With last month’s installation of a corral on Canon Perdido near Santa Barbara Street, the city is on a roll, and SBBIKE wants to corral that momentum and keep the ball rolling on the right path. “The first one’s working really well,” says executive director Ed France, noting the corral is good for businesses, convenient, and helps provide access.
Kim Anderson, part-owner of Handlebar Coffee, attests that cyclists are taking advantage of that access. “There’re always bikes out there,” she says, adding, “A lot of people commute.” Anderson says that customers seem pleased with the addition; “90 percent of people are for it and really positive.”
Handlebar was among the businesses in proximity to the corrals that joined together and asked the city for the corrals. “All the businesses around here fought for it,” says Anderson.
Getting this first corral implemented took some time (and shepherding the process through multiple committees) because it was setting a precedent, France notes. Now that the precedent is working, it’s time to get more of the same. “The bike coalition is currently working with local businesses,” promises France. “We’re throwing our support behind target areas where businesses unanimously support this type of bike parking.”
One spot being considered is Ortega and State, where bars and restaurants and their patrons would benefit from the improved access. The space is also the top edge of Tuesday’s popular downtown Farmers’ Market. Other prime spots are in the Funk Zone, areas that are slammed with bike traffic and have little sidewalk space.

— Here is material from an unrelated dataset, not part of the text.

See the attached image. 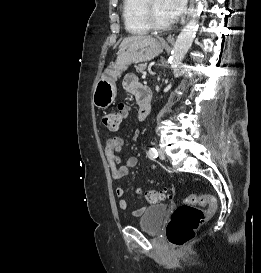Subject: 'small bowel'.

SBBIKE is asking the city to consider working with local businesses to move on a few of these right away. Not only will implementing corrals in these locales help out businesses and improve access, it will make for a better, more accurate test period, allowing for more than just one site to be evaluated. According to Santa Barbara Public Work’s website, “The bike corral is a demonstration project to evaluate better access to the businesses in the area. It will be evaluated based on how well it is used and brought back to City committees to determine its effectiveness.”
The city will also ask corral users, business owners, and patrons for feedback to determine the corral(s)’ longevity. So if you’re behind the corrals, let your local representatives know.
“We’re helping take a good idea to fruition,” says France, noting the coalition’s support of the corrals is part of its comprehensive plan to improve cycling for all in Santa Barbara.
And the corrals are just the first step. Up next? Hitching posts and bike racks at private businesses and secured bike parking at the MTD Transit Center and at City College for starters.